06/20/2008 12:08 AM | By Gaurav Ghose, Financial Features Editor
Dubai: Unlike the mid-1980s, when oil prices fell from $40 a barrel to $15, the prevailing high energy prices are here to stay, said a top official of the region’s largest private sector natural gas company.
“The era of cheap oil is over,” said Hamid Jafar, executive chairman of Dana Gas at the Dubai International Financial Authority yesterday. “The fall in prices [as it happened during the mid-80s] – that’s not repeatable.”
Refraining from predicting how high the prices could climb, Jafar said, “The sky is the limit, but certain issues come into play such as recession, political factors. It could go up $200 a barrel without the world getting into recession.”

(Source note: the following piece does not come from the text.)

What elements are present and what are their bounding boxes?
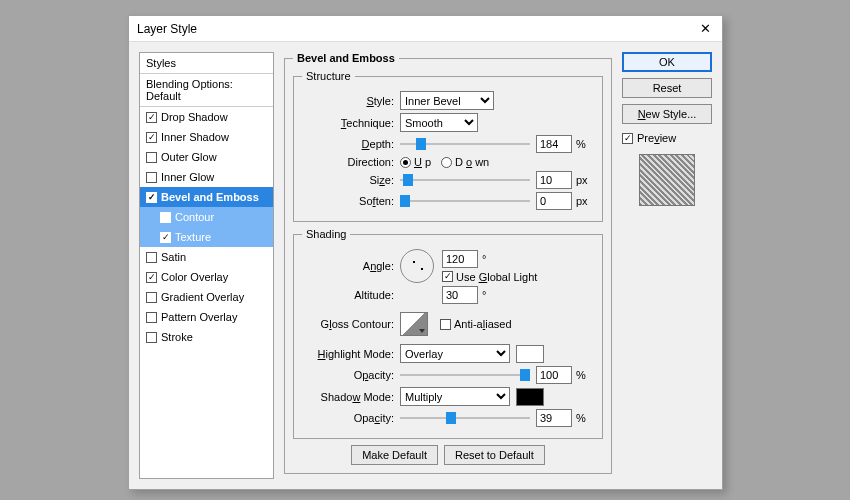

Referring to how the International Energy Agency’s projections went off the mark, he said that the agency had projected last year that the price from the then $65 a barrel would reach $100 a barrel by 2030, when in reality the price has not only surpassed $100, but is now hovering in the $130s, without a major impact on the world economy.
Currently, global oil production stands at 85 million barrels a day and the projection of peak production is between 100 and 116 million barrels. However, Jafar pointed out that on the global consumption side, there is an increase of one to two million barrels a day per year.
“In addition, there is natural decline in oil wells. Annually, more oil is being produced than found. Reserves are not keeping up despite dazzling technology.”